This is a talk for the University of Wisconsin, Madison Logic Seminar, 25 January 2020 1 pm (7 pm UK).
The talk will be held online via Zoom ID: 998 6013 7362.
Abstract. It is a mystery often mentioned in the foundations of mathematics that our best and strongest mathematical theories seem to be linearly ordered and indeed well-ordered by consistency strength. Given any two of the familiar large cardinal hypotheses, for example, generally one of them proves the consistency of the other. Why should this be? The phenomenon is seen as significant for the philosophy of mathematics, perhaps pointing us toward the ultimately correct mathematical theories. And yet, we know as a purely formal matter that the hierarchy of consistency strength is not well-ordered. It is ill-founded, densely ordered, and nonlinear. The statements usually used to illustrate these features are often dismissed as unnatural or as Gödelian trickery. In this talk, I aim to overcome that criticism—as well as I am able to—by presenting a variety of natural hypotheses that reveal ill-foundedness in consistency strength, density in the hierarchy of consistency strength, and incomparability in consistency strength.

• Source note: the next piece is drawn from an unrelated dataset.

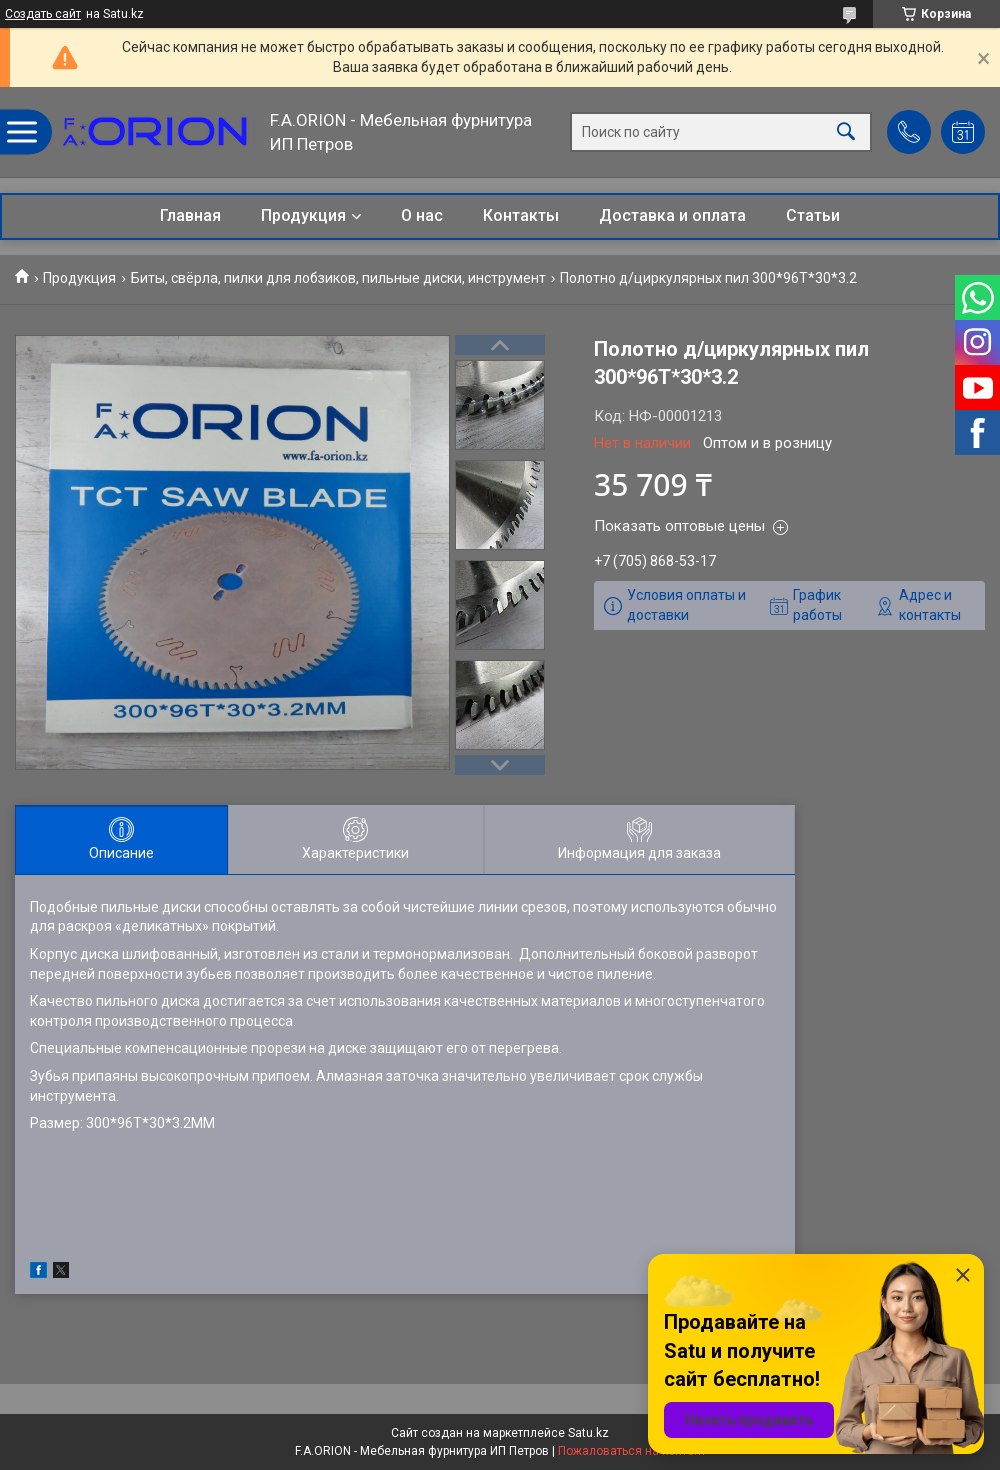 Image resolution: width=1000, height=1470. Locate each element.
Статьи (813, 215)
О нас (422, 215)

The talk should be generally accessible to university logic students, requiring little beyond familiarity with the incompleteness theorem and some elementary ideas from computability theory.
Wonderful! I can’t wait. I was precisely reading Maddy on Steel’s Multiverse (in particular, in comparison with yours), when notified of this event.
My impatience was rewarded beyond my expectations! Bravo again. Sorry, I feel like a spamming groupie, but hey, your work only has not to be so exciting so that I stop.
Just wanted to ask you something I did not have time to yesterday: would you have any idea of the order type of the consistency strength order (if ever there are canonically regstered ill-founded & nonlinear order types…)?
In my paper, which we shall be reading in the seminar in which I believe you are participating this term, I prove that this hierarchy contains copies of the free countable Boolean algebra, and so in particular it is universal for all countable partial orders. So it is very complicated.
Oh great! Your belief is right. Thank you!
Okay, such as the Turing Degrees then… Makes me wonder whatis known about universal countable partial orders, more than mutual embeddability… But those two instances plus K.J. Williams’ T-realizations of any countable model of ZFC, already prompts to think they’re even more complicated!